In the never ending quest to improve the quality of group work in my classroom, I developed the BLISS scaling sheet. When introducing this resource to a class, a ‘think, pair, share’ activity makes it real with questions like:
- If a group is being supportive, what would you see?
- How would you know if a group is sharing ideas?
- What would you hear and see if students are listening to each other?
- If a group was failing to be independent, what would you see?
The BLISS scaling tool is ineffective if these more abstract attributes are not broken down into behaviours students can recognise. During the group activity, I would clap my hands and this would invite the groups to reflect. This can be followed by a class discussion using questions like:
- Who has felt their group is being very independent?
- How do they know and what made it happen?’.

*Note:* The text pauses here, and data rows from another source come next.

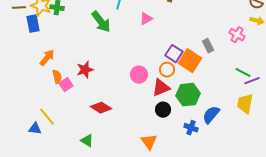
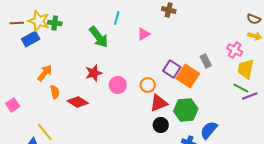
blue rectangle: (33, 24) -> (31, 39), turned 72
red star: (85, 70) -> (94, 73), moved
orange circle: (167, 70) -> (148, 85), moved
pink circle: (139, 75) -> (118, 85), moved
pink square: (66, 85) -> (13, 105), moved
yellow trapezoid: (245, 104) -> (246, 69), moved
red diamond: (101, 108) -> (78, 102), moved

Alternatively, I might sit with a particular group and discuss their reflections and assist in goal setting if required. You can ask students to note timings for each scale and the same sheet can be used over a series of lessons to track how well the group has worked.
Making it easy: less preparation time and more impact.
I still use the BLISS sheet, but I realised that students can draw their own scales very quickly and it serves as a record in their exercise books and is evidenced beside the work that is its context. I don’t plan what we will scale as that depends what is happening so it might be resilience, independence, concentration or I might invite students to choose.
The key to using scaling is to ensure that students are familiar with the language and know how it translates into behaviours in order to avoid meaningless targets like, ‘be more independent’. It is essential to return to the scale as the mini goals students have set themselves will be worthless and won’t result in a behavioural change without an opportunity to reflect on progress.